- _Try it_
Search the data for the word "Code" and copy every line that contains it.
### Records provided
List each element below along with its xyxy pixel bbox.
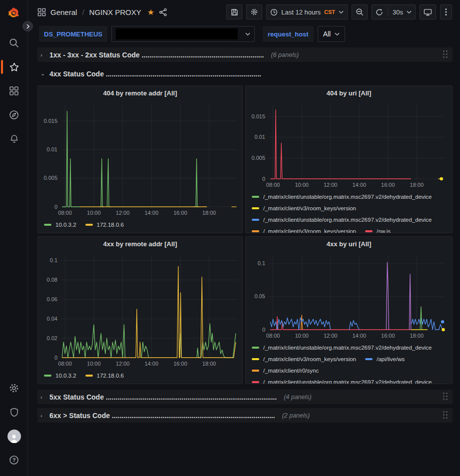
- svg-text:16:00: 16:00: [173, 361, 187, 367]
- row-header-6xx[interactable]: › 6xx > Status Code ....................…: [37, 408, 453, 423]
- sidebar-item-profile[interactable]: [0, 424, 28, 448]
- sidebar-item-dashboards[interactable]: [0, 79, 28, 103]
- svg-text:16:00: 16:00: [381, 333, 395, 339]
- svg-text:0.1: 0.1: [50, 257, 57, 263]
- row-title-dots: ........................................…: [106, 70, 261, 78]
- more-options-button[interactable]: [440, 4, 452, 19]
- clock-icon: [270, 8, 278, 16]
- variable-label-request-host: request_host: [263, 26, 314, 42]
- grafana-logo[interactable]: [0, 0, 27, 21]
- breadcrumb-separator: /: [82, 8, 84, 16]
- legend-series-color: [85, 224, 93, 226]
- panel-title[interactable]: 404 by remote addr [All]: [38, 86, 242, 100]
- svg-text:18:00: 18:00: [202, 210, 216, 216]
- legend-series-label: 172.18.0.6: [97, 373, 124, 379]
- row-panel-count: (4 panels): [284, 394, 312, 401]
- row-title: 4xx Status Code: [49, 70, 104, 78]
- svg-text:?: ?: [12, 457, 16, 463]
- legend-series-color: [44, 375, 51, 377]
- sidebar-item-explore[interactable]: [0, 103, 28, 127]
- panel-title[interactable]: 4xx by remote addr [All]: [38, 237, 242, 251]
- legend-series-label: /_matrix/client/v3/room_keys/version: [263, 205, 356, 211]
- panel-title[interactable]: 4xx by uri [All]: [246, 237, 452, 251]
- legend-series-color: [252, 207, 259, 209]
- compass-icon: [8, 109, 19, 120]
- legend-series-color: [252, 230, 259, 232]
- svg-text:14:00: 14:00: [352, 333, 366, 339]
- legend-item[interactable]: /_matrix/client/unstable/org.matrix.msc2…: [252, 191, 432, 202]
- save-dashboard-button[interactable]: [226, 4, 242, 19]
- time-range-label: Last 12 hours: [281, 8, 321, 16]
- legend-series-label: /_matrix/client/unstable/org.matrix.msc2…: [263, 194, 432, 200]
- page-title[interactable]: NGINX PROXY: [89, 8, 141, 16]
- legend-series-label: 10.0.3.2: [55, 373, 76, 379]
- sidebar-item-help[interactable]: ?: [0, 448, 28, 472]
- svg-text:18:00: 18:00: [202, 361, 216, 367]
- panel-title[interactable]: 404 by uri [All]: [246, 86, 452, 100]
- svg-text:08:00: 08:00: [58, 361, 72, 367]
- legend-item[interactable]: /_matrix/client/unstable/org.matrix.msc2…: [252, 376, 432, 384]
- expand-sidebar-button[interactable]: [22, 21, 33, 31]
- sidebar-item-server-admin[interactable]: [0, 400, 28, 424]
- zoom-out-button[interactable]: [352, 4, 368, 19]
- legend-item[interactable]: /_matrix/client/v3/room_keys/version: [252, 202, 356, 214]
- row-title-dots: ........................................…: [141, 51, 264, 59]
- legend-series-color: [365, 230, 373, 232]
- svg-text:0.015: 0.015: [251, 113, 265, 119]
- chart-4xx-by-remote-addr[interactable]: 00.020.040.060.080.108:0010:0012:0014:00…: [38, 251, 242, 369]
- row-header-5xx[interactable]: › 5xx Status Code ......................…: [37, 390, 453, 404]
- chart-404-by-uri[interactable]: 00.0050.010.01508:0010:0012:0014:0016:00…: [246, 100, 452, 190]
- panel-404-by-uri: 404 by uri [All] 00.0050.010.01508:0010:…: [245, 85, 453, 233]
- legend-item[interactable]: /_matrix/client/unstable/org.matrix.msc2…: [252, 214, 432, 225]
- svg-text:10:00: 10:00: [87, 210, 101, 216]
- sidebar: ?: [0, 0, 28, 476]
- dashboard-settings-button[interactable]: [246, 4, 262, 19]
- share-icon[interactable]: [159, 8, 167, 16]
- panel-legend: /_matrix/client/unstable/org.matrix.msc2…: [246, 341, 452, 384]
- row-panel-count: (6 panels): [271, 51, 299, 58]
- legend-series-label: /_matrix/client/r0/sync: [263, 368, 319, 374]
- row-header-4xx[interactable]: ⌄ 4xx Status Code ......................…: [37, 66, 453, 81]
- gear-icon: [8, 383, 19, 394]
- chart-404-by-remote-addr[interactable]: 00.0050.010.01508:0010:0012:0014:0016:00…: [38, 100, 242, 218]
- sidebar-item-alerting[interactable]: [0, 127, 28, 151]
- legend-item[interactable]: 10.0.3.2: [44, 219, 76, 230]
- svg-text:12:00: 12:00: [324, 333, 338, 339]
- breadcrumb-section[interactable]: General: [50, 8, 77, 16]
- row-drag-handle[interactable]: [443, 50, 450, 59]
- legend-item[interactable]: 172.18.0.6: [85, 370, 124, 381]
- chevron-down-icon: [339, 10, 344, 14]
- sidebar-item-search[interactable]: [0, 31, 28, 55]
- time-range-picker[interactable]: Last 12 hours CST: [266, 4, 348, 19]
- svg-text:08:00: 08:00: [266, 182, 280, 188]
- legend-item[interactable]: /_matrix/client/r0/sync: [252, 365, 319, 376]
- legend-item[interactable]: /_matrix/client/unstable/org.matrix.msc2…: [252, 342, 432, 353]
- favorite-star-icon[interactable]: ★: [147, 7, 154, 17]
- sidebar-item-configuration[interactable]: [0, 376, 28, 400]
- save-icon: [231, 8, 238, 16]
- legend-item[interactable]: /sw.js: [365, 225, 391, 233]
- sidebar-item-starred[interactable]: [0, 55, 28, 79]
- row-drag-handle[interactable]: [443, 411, 450, 420]
- legend-item[interactable]: 10.0.3.2: [44, 370, 76, 381]
- chevron-right-icon: ›: [40, 394, 45, 400]
- cycle-view-mode-button[interactable]: [420, 4, 436, 19]
- refresh-picker[interactable]: 30s: [372, 4, 416, 19]
- legend-item[interactable]: /_matrix/client/v3/room_keys/version: [252, 353, 356, 365]
- chart-4xx-by-uri[interactable]: 00.050.108:0010:0012:0014:0016:0018:00: [246, 251, 452, 341]
- legend-item[interactable]: /_matrix/client/v3/room_keys/version: [252, 225, 356, 233]
- variable-select-request-host[interactable]: All: [318, 26, 346, 42]
- chevron-down-icon: [335, 32, 340, 36]
- row-title-dots: ........................................…: [112, 412, 275, 420]
- svg-text:08:00: 08:00: [266, 333, 280, 339]
- legend-item[interactable]: /api/live/ws: [365, 353, 405, 365]
- row-header-1xx-3xx-2xx[interactable]: › 1xx - 3xx - 2xx Status Code ..........…: [37, 47, 453, 62]
- panel-legend: 10.0.3.2172.18.0.6: [38, 369, 242, 381]
- panel-4xx-by-uri: 4xx by uri [All] 00.050.108:0010:0012:00…: [245, 236, 453, 384]
- row-drag-handle[interactable]: [443, 393, 450, 401]
- legend-item[interactable]: 172.18.0.6: [85, 219, 124, 230]
- legend-series-label: /sw.js: [377, 228, 391, 234]
- kebab-menu-icon: [445, 8, 447, 16]
- chevron-down-icon: [407, 10, 412, 14]
- variable-select-ds-prometheus[interactable]: [111, 26, 255, 42]
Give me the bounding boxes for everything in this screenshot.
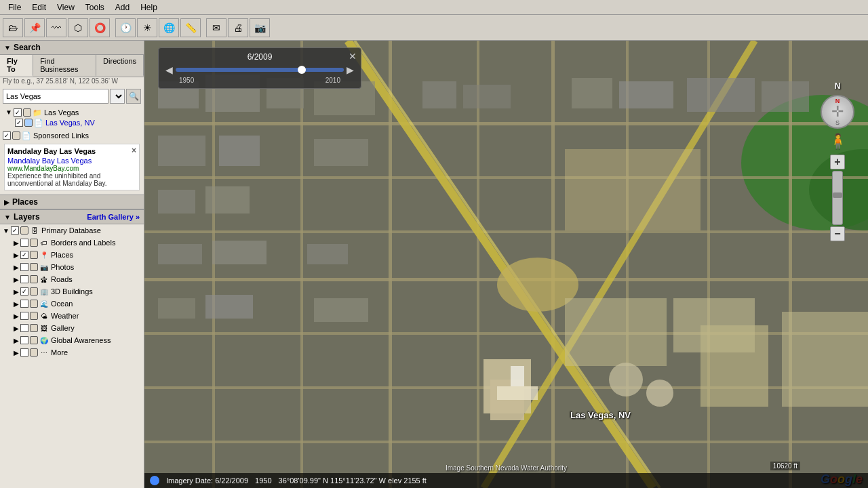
menu-tools[interactable]: Tools [80,1,110,14]
visibility-weather[interactable] [30,312,38,320]
slider-prev-button[interactable]: ◀ [165,64,173,75]
expand-global-icon[interactable]: ▶ [14,337,19,344]
tab-fly-to[interactable]: Fly To [0,55,33,77]
layer-gallery[interactable]: ▶ 🖼 Gallery [0,322,144,334]
slider-track[interactable] [176,68,344,72]
expand-roads-icon[interactable]: ▶ [14,276,19,283]
layer-global[interactable]: ▶ 🌍 Global Awareness [0,334,144,346]
menu-add[interactable]: Add [110,1,135,14]
layer-places[interactable]: ▶ 📍 Places [0,249,144,261]
search-dropdown[interactable] [110,89,125,104]
toolbar-sun[interactable]: ☀ [137,18,157,37]
tree-item-sponsored[interactable]: 📄 Sponsored Links [1,131,142,141]
expand-primary-db-icon[interactable]: ▼ [3,227,9,235]
svg-rect-38 [565,298,667,366]
time-slider-close-button[interactable]: ✕ [349,51,357,62]
checkbox-more[interactable] [20,348,28,357]
expand-borders-icon[interactable]: ▶ [14,239,19,247]
tree-item-las-vegas-folder[interactable]: ▼ 📁 Las Vegas [1,108,142,118]
layer-photos[interactable]: ▶ 📷 Photos [0,261,144,273]
checkbox-sponsored[interactable] [3,131,11,140]
checkbox-lv-nv[interactable] [15,119,23,127]
tree-item-las-vegas-nv[interactable]: 📄 Las Vegas, NV [1,118,142,128]
tab-directions[interactable]: Directions [96,55,144,77]
checkbox-roads[interactable] [20,275,28,283]
toolbar-clock[interactable]: 🕐 [115,18,136,37]
visibility-borders[interactable] [30,239,38,247]
toolbar-print[interactable]: 🖨 [228,18,248,37]
search-button[interactable]: 🔍 [126,89,141,104]
tab-find-businesses[interactable]: Find Businesses [33,55,96,77]
map-canvas[interactable]: ✕ 6/2009 ◀ ▶ 1950 2010 Las Vegas, NV Ima… [144,41,868,488]
slider-thumb[interactable] [298,66,306,74]
expand-weather-icon[interactable]: ▶ [14,312,19,320]
search-section-header[interactable]: ▼ Search [0,41,144,55]
layer-borders[interactable]: ▶ 🏷 Borders and Labels [0,237,144,249]
checkbox-weather[interactable] [20,312,28,320]
visibility-ocean[interactable] [30,300,38,308]
toolbar-email[interactable]: ✉ [206,18,226,37]
places-section-header[interactable]: ▶ Places [0,195,144,209]
checkbox-primary-db[interactable] [11,226,19,235]
map-area[interactable]: ✕ 6/2009 ◀ ▶ 1950 2010 Las Vegas, NV Ima… [144,41,868,488]
tree-label-lv-nv[interactable]: Las Vegas, NV [45,119,95,127]
visibility-sponsored[interactable] [12,131,20,140]
visibility-gallery[interactable] [30,324,38,332]
slider-next-button[interactable]: ▶ [347,64,354,75]
search-input[interactable] [3,89,108,104]
zoom-in-button[interactable]: + [830,155,845,169]
menu-view[interactable]: View [52,1,80,14]
menu-file[interactable]: File [3,1,26,14]
street-view-person[interactable]: 🧍 [829,133,847,150]
layer-primary-db[interactable]: ▼ 🗄 Primary Database [0,224,144,237]
checkbox-las-vegas[interactable] [14,108,22,117]
menu-edit[interactable]: Edit [26,1,52,14]
layers-arrow-icon: ▼ [4,214,11,221]
visibility-3d[interactable] [30,287,38,296]
expand-gallery-icon[interactable]: ▶ [14,325,19,332]
layer-weather[interactable]: ▶ 🌤 Weather [0,310,144,322]
checkbox-ocean[interactable] [20,300,28,308]
nav-compass[interactable]: N ✛ S [821,95,854,129]
sponsored-link[interactable]: Mandalay Bay Las Vegas [7,157,136,165]
checkbox-gallery[interactable] [20,324,28,332]
toolbar-circle[interactable]: ⭕ [90,18,110,37]
layer-3d-buildings[interactable]: ▶ 🏢 3D Buildings [0,285,144,298]
expand-places-icon[interactable]: ▶ [14,251,19,259]
checkbox-places[interactable] [20,251,28,259]
visibility-photos[interactable] [30,263,38,271]
toolbar-sky[interactable]: 🌐 [159,18,179,37]
zoom-out-button[interactable]: − [830,226,845,241]
expand-more-icon[interactable]: ▶ [14,349,19,357]
layers-section-header[interactable]: ▼ Layers Earth Gallery » [0,210,144,224]
visibility-places[interactable] [30,251,38,259]
visibility-lv-nv[interactable] [24,119,33,127]
earth-gallery-link[interactable]: Earth Gallery » [87,213,140,221]
checkbox-photos[interactable] [20,263,28,271]
layer-more[interactable]: ▶ ⋯ More [0,346,144,359]
visibility-more[interactable] [30,348,38,357]
expand-ocean-icon[interactable]: ▶ [14,300,19,308]
close-sponsored-button[interactable]: × [132,146,136,155]
toolbar-measure[interactable]: 📏 [180,18,201,37]
expand-photos-icon[interactable]: ▶ [14,264,19,271]
expand-3d-icon[interactable]: ▶ [14,288,19,296]
visibility-global[interactable] [30,336,38,344]
layer-label-places: Places [51,251,73,259]
checkbox-3d[interactable] [20,287,28,296]
visibility-primary-db[interactable] [20,226,28,235]
checkbox-borders[interactable] [20,239,28,247]
toolbar-screenshot[interactable]: 📷 [250,18,270,37]
layer-ocean[interactable]: ▶ 🌊 Ocean [0,298,144,310]
visibility-las-vegas[interactable] [23,108,31,117]
toolbar-path[interactable]: 〰 [46,18,66,37]
layer-roads[interactable]: ▶ 🛣 Roads [0,273,144,285]
toolbar-polygon[interactable]: ⬡ [68,18,88,37]
toolbar-placemark[interactable]: 📌 [24,18,45,37]
zoom-slider[interactable] [832,171,843,225]
toolbar-open[interactable]: 🗁 [3,18,23,37]
menu-help[interactable]: Help [135,1,163,14]
zoom-slider-thumb[interactable] [833,192,842,198]
visibility-roads[interactable] [30,275,38,283]
checkbox-global[interactable] [20,336,28,344]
######
- _Expected answer_
- row-header-6xx[interactable]: › 6xx > Status Code ....................…: [37, 408, 453, 423]
- row-title: 4xx Status Code: [49, 70, 104, 78]
- row-header-5xx[interactable]: › 5xx Status Code ......................…: [37, 390, 453, 404]
- row-header-4xx[interactable]: ⌄ 4xx Status Code ......................…: [37, 66, 453, 81]
- row-header-1xx-3xx-2xx[interactable]: › 1xx - 3xx - 2xx Status Code ..........…: [37, 47, 453, 62]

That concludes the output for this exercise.